If staying online is not a problem, then fee wise that seems preferable. As
long as less than half of all valid (i.e. the timelock was reached) revoke
transactions get broadcast, you'll be saving on fees.
Cheers,
Ruben
On Wed, May 13, 2020 at 11:57 AM Ruben Somsen <rsomsen@gmail•com> wrote:
> Hi Chris,
>
> Thanks for taking a look :)
>
> >it also improves privacy because the coins could stay unspend for a long
> time, potentially indefinitely
>
> Excellent point. The pre-swap setup transactions would still be subject to
> timing/amount analysis, but it's clearly a lot less problematic than the
> traditional 4 tx swap. And Payswap may be able to mitigate the amount
> analysis.
>
> >Using relative timelocks and private key handover for old-style coinswaps
> would give us the same two-transaction effect
>
> I agree, Lloyd pointed out the same thing. One thing to add is that such a
> setup would result in four on-chain transactions if the protocol is
> aborted, due to the need to invalidate the refund transaction.
>
> >the idea of private key handover was mentioned as early as 2016 in the
> original Lightning Network paper
>
> Interesting! Thanks for pointing that out.
>
> Cheers,
> Ruben
>
> On Wed, May 13, 2020 at 10:39 AM ZmnSCPxj <ZmnSCPxj@protonmail•com> wrote:
>
>> Good morning Ruben,
>>
>> > >If the shortened refund transaction exists (labeled "refund
>> transaction #1" in the SVG) then the same issue still occurs
>> >
>> > Yes, but there is one crucial difference: at that point in the protocol
>> (Bob has the success transaction and then stops cooperating) Alice and Bob
>> both had the opportunity not to take that path. Bob could have sent the
>> success transaction, and Alice could have waited and sent the revoke
>> transaction. They would essentially be "colluding" to fail.
>>
>> Okay, so the concern is basically, that Bob misses the deadline, then
>> Alice feels obligated to reclaim the funds.
>> In your proposal, the tx competition is between the secret-revealing
>> success TX and the non-secret-revealing revoke tx.

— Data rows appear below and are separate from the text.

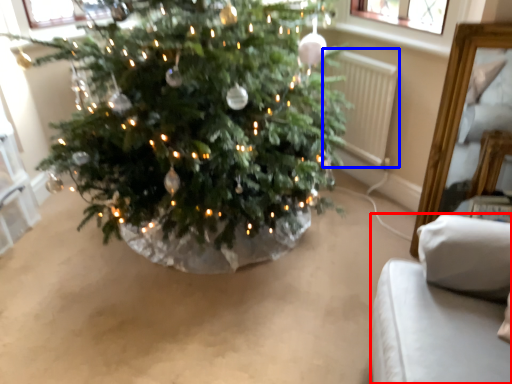 Question: Among these objects, which one is farthest to the camera, furniture (highlighted by a red box) or radiator (highlighted by a blue box)?

Choices:
 (A) furniture
 (B) radiator

Answer: (B) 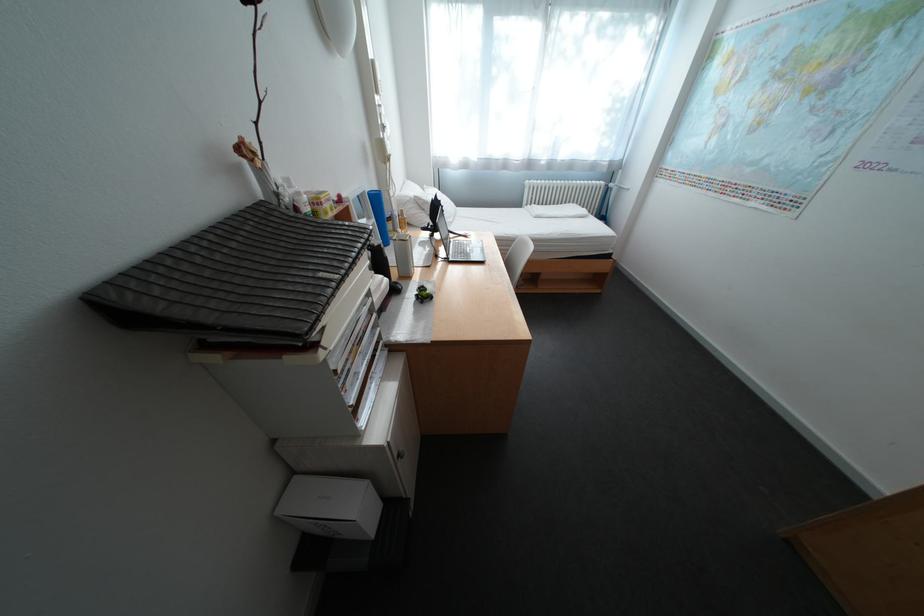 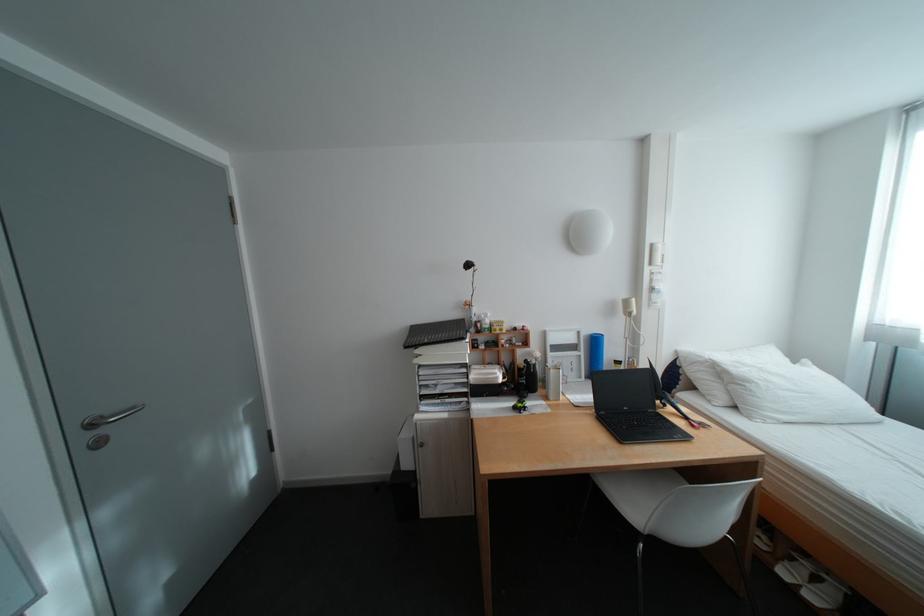 Where in the second image is the point corresponding to [385,63] from the first image?

(664, 246) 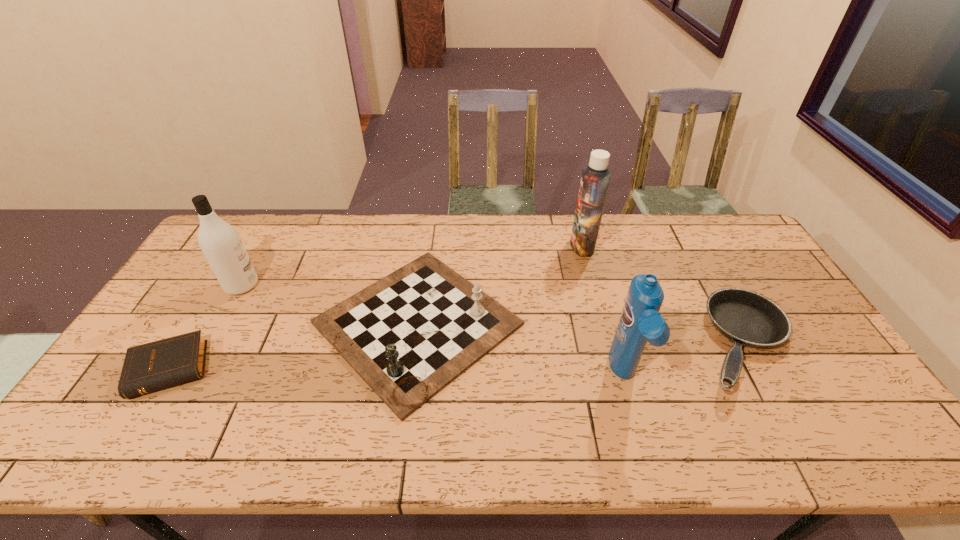 At what (x,y) coordinates should I click in order to perform the action: click on the farthest shampoo. Please return your answer as a coordinate pair (x, y). This screenshot has width=960, height=540. Looking at the image, I should click on (595, 178).

Locate an element on the screen. the leftmost shampoo is located at coordinates (220, 243).

Identify the location of the nearest shampoo. This screenshot has height=540, width=960. (640, 321).

Find the location of a particular element. The height and width of the screenshot is (540, 960). the fourth object from right to left is located at coordinates (409, 335).

The image size is (960, 540). I want to click on the fourth tallest object, so click(409, 335).

Find the location of a particular element. frying pan is located at coordinates (746, 318).

At what (x,y) coordinates should I click in order to perform the action: click on the rightmost object. Please return your answer as a coordinate pair (x, y). The image size is (960, 540). Looking at the image, I should click on (746, 318).

Where is `the shortest object`? The image size is (960, 540). the shortest object is located at coordinates (149, 367).

Find the location of a particular element. free spot located on the front label of the farthest shampoo is located at coordinates (510, 246).

I want to click on vacant space located 0.400m on the front label of the farthest shampoo, so click(x=455, y=246). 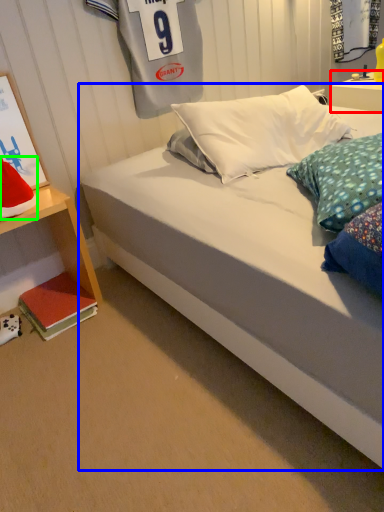 Question: Which object is the farthest from nightstand (highlighted by a red box)? Choose among these: bed (highlighted by a blue box) or pillow (highlighted by a green box).

Choices:
 (A) bed
 (B) pillow

Answer: (B)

>> Whereas in my counterproposal, under the same conditions, the tx
>> competition is between the secret-revealing success tx and the
>> secret-revealing backout tx, and both transactions becoming visible on P2P
>> network means potentially both Alice and Bob know all the secrets on the
>> LTC side and end up competing over it, RBFing each other until the entire
>> fund goes to miners.
>>
>>
>> > >Without the refund#1 in your proposal, Bob refusing cooperation after
>> Alice puts the BTC into lock for 3 days and 2 further onchain transactions
>> >
>> > I'm not sure if I correctly understood what you're saying, but it's as
>> follows:
>> >
>> > Refund #1 can only safely be used before the signed success tx is given
>> to Bob. The cost to Alice at this point if Bob aborts is two on-chain
>> transactions while Bob hasn't put anything on-chain yet.
>> >
>> > Refund #2 needs to be used after Bob receives the signed success tx.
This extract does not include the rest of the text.